A parliamentary committee has directed the Office of the Auditor-General to undertake a special audit of Sh865.3 million spent in construction of small dams and water pans in parts of the country.
The audit, according to the National Assembly Public Accounts Committee (PAC), will establish whether there was value for money in the expenditure by the State Department of Irrigation.
It comes after former Auditor-General Edward Ouko, in his 2017/18 audit of the accounts of the State Department, said he could not confirm the expenditure in Northern Kenya, Coast, Eastern and parts of Rift Valley.
The report notes that the State department did not provide an inventory of all the water pans and small dams, indicating their physical locations, contractors, when they were constructed and their status as requested.
There were also no technical reports on feasibility, hydrology, environmental impact, that should have preceded the construction.
“This committee directs the office of the auditor-general to undertake a special audit of the dams said to have been constructed to determine whether public funds were used in the right manner,” PAC Chairman Opiyo Wandayi (Ugunja) said.
The directive came after Irrigation Principal Secretary (PS) Joseph Irungu told the committee last week that although feasibility, design reports and drawings are available, an Environmental Impact Assessment (EIA) was not undertaken.
The audit report also notes that the contracts entered into were not dated and that there was no evidence of individual evaluation score sheets of each contract, for both technical and financial evaluation.
There was also no proof that a cost-benefit analysis was done on the importance of either constructing new dams and water pans or rehabilitating existing ones.
Last year, the committee visited the dams after complaints that the projects did not exist yet the government pumped hundreds of millions into their construction.
The department is also on the spot for delay in completion of various irrigation schemes spread in the counties of Murang’a, Tharaka-Nithi and Bomet.
“A review of the project records and field inspections of the schemes revealed delay in their execution and a possible delay in both completion and in attaining their purposes,” the auditor’s report says.

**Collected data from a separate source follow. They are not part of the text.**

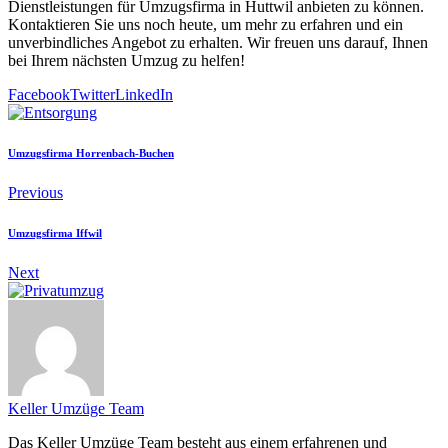
Dienstleistungen für Umzugsfirma in Huttwil anbieten zu können.
Kontaktieren Sie uns noch heute, um mehr zu erfahren und ein
unverbindliches Angebot zu erhalten. Wir freuen uns darauf, Ihnen
bei Ihrem nächsten Umzug zu helfen!
Facebook
Twitter
LinkedIn
Umzugsfirma Horrenbach-Buchen
Previous
Umzugsfirma Iffwil
Next
Keller Umzüge Team
Das Keller Umzüge Team besteht aus einem erfahrenen und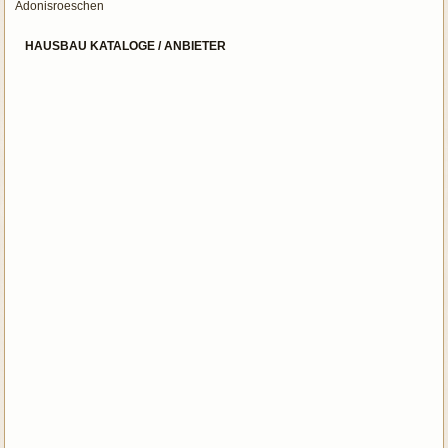
Adonisroeschen
HAUSBAU KATALOGE / ANBIETER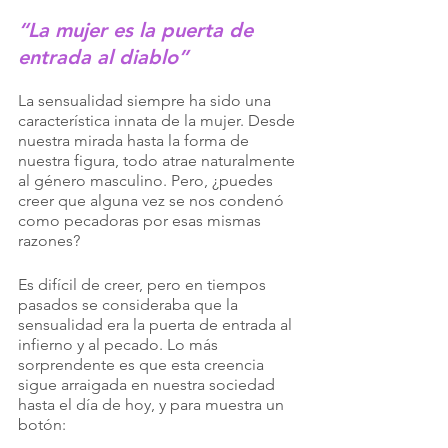
“La mujer es la puerta de 
entrada al diablo”
La sensualidad siempre ha sido una 
característica innata de la mujer. Desde 
nuestra mirada hasta la forma de 
nuestra figura, todo atrae naturalmente 
al género masculino. Pero, ¿puedes 
creer que alguna vez se nos condenó 
como pecadoras por esas mismas 
razones?
Es difícil de creer, pero en tiempos 
pasados se consideraba que la 
sensualidad era la puerta de entrada al 
infierno y al pecado. Lo más 
sorprendente es que esta creencia 
sigue arraigada en nuestra sociedad 
hasta el día de hoy, y para muestra un 
botón: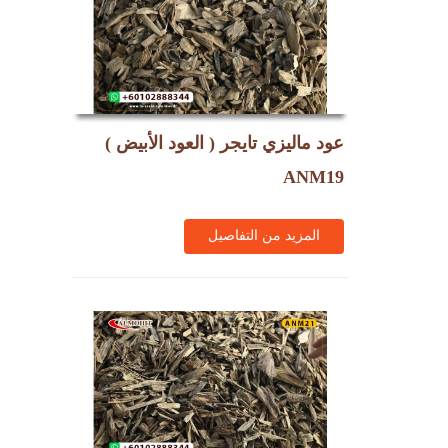
عود ماليزي تايجر ( العود الأبيض )
ANM19
المزيد من التفاصيل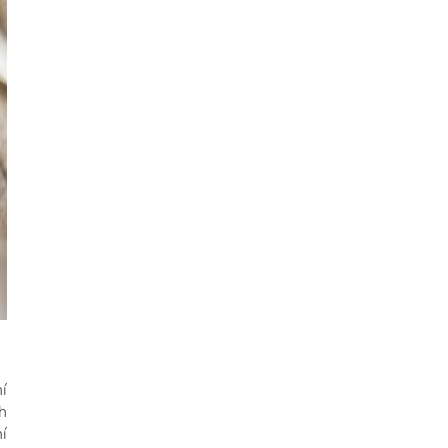
í
h
í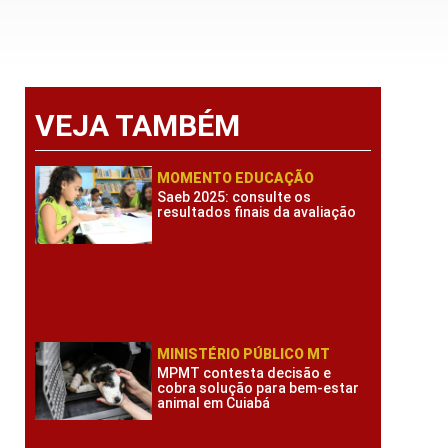
VEJA TAMBÉM
MOMENTO EDUCAÇÃO
Saeb 2025: consulte os
resultados finais da avaliação
MINISTÉRIO PÚBLICO MT
MPMT contesta decisão e
cobra solução para bem-estar
animal em Cuiabá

The report further notes that the project management entered into a one-year contract with contractors for the five irrigation schemes.
The contractual period lapsed but most of the contractors had hardly done 50 per cent of the work.
It was also noted that all the contractors sought extension periods of between three and six months.
Whereas the extensions were granted, it was apparent that most of them would not complete the works, hence doubt on their capacity to execute the projects.